The walls of the process chamber 17, which usually consist of stainless steel and are at frame potential for reasons of safety, can also be used as alternative outer electrodes for the lamp 1. It is then possible to dispense with the strip-shaped outer electrodes 11a-11f otherwise usually arranged on the outside of the discharge vessel 2 (not illustrated).

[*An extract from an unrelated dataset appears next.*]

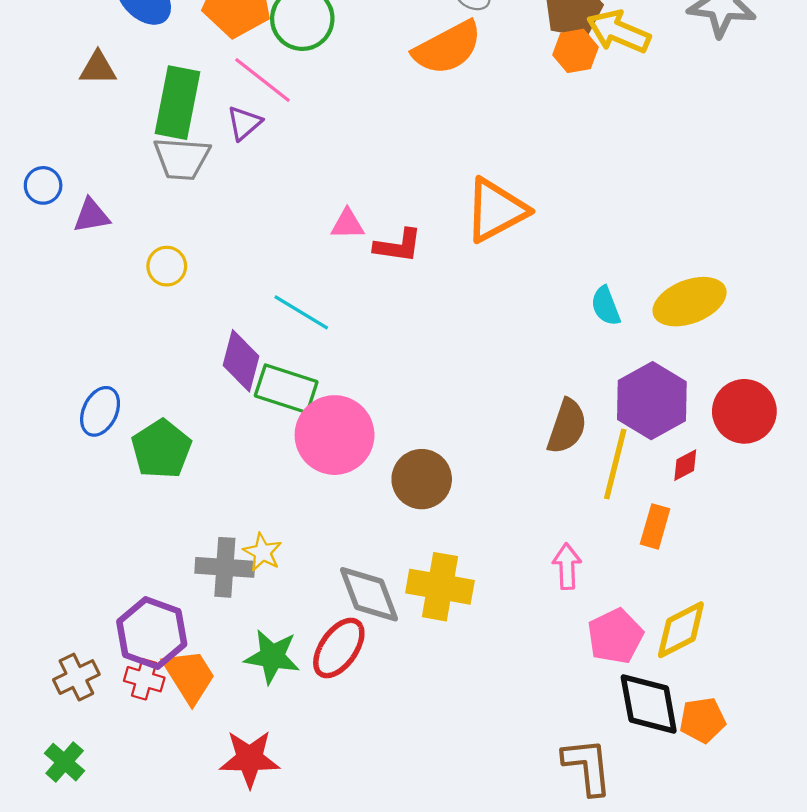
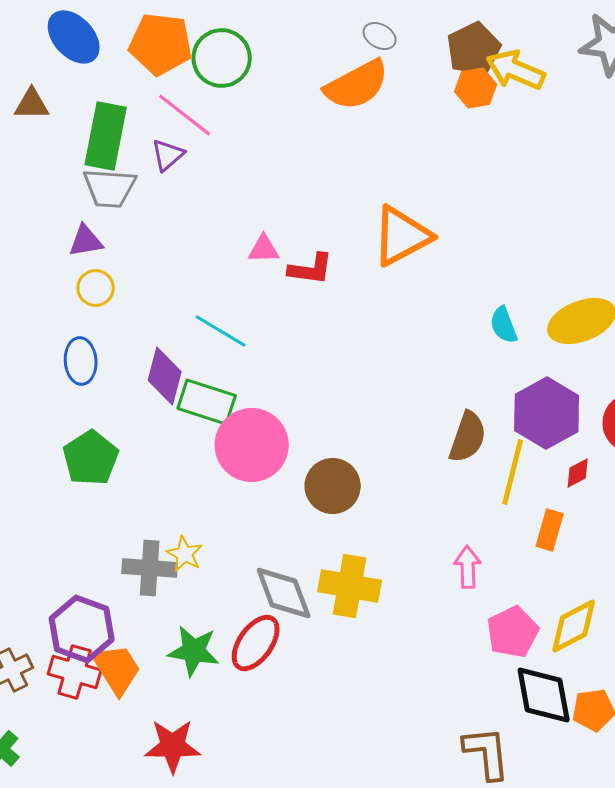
purple triangle: (91, 216) -> (86, 241), moved
blue ellipse: (100, 411) -> (81, 361), moved, turned -30
red cross: (144, 679) -> (75, 672), size x1.4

If necessary, all that remains is for the internal pressure in the process chamber 17 and in the discharge vessel 2 of the lamp 1 to be respectively set as appropriate in order for a discharge to burn during operation both in the discharge vessel 2 and inside the process chamber, preferably immediately in front of the window section 7. Moreover, instead of or in addition to the process chamber, it is also possible to provide an (auxiliary) electrode as outer electrode, for example a metal rod projecting into the chamber, or else a metal support for the substrate to be treated.

Claims

1. A method for surface treatment, in particular cleaning, modification and/or activation, of an object in the interior of a process chamber (17) with the aid of a UV/VUV radiator (1),

the UV/VUV radiator (1) having a radiator vessel (2) that projects into the interior of the process chamber (17),

the method comprising the following method steps:

introducing into the process chamber (17) the object whose surface is to be treated, in particular cleaned, modified and/or activated,

generating UV/VUV radiation by operating the UV/VUV radiator (1), the UV/VUV radiation passing into the interior of the process chamber (17) through the wall of the radiator vessel (2), which wall is transparent to the UV/VUV radiation,

characterized by the following additional method step:

generating a gas discharge in the region of at least a part (7) of the outer wall of the radiator vessel (2).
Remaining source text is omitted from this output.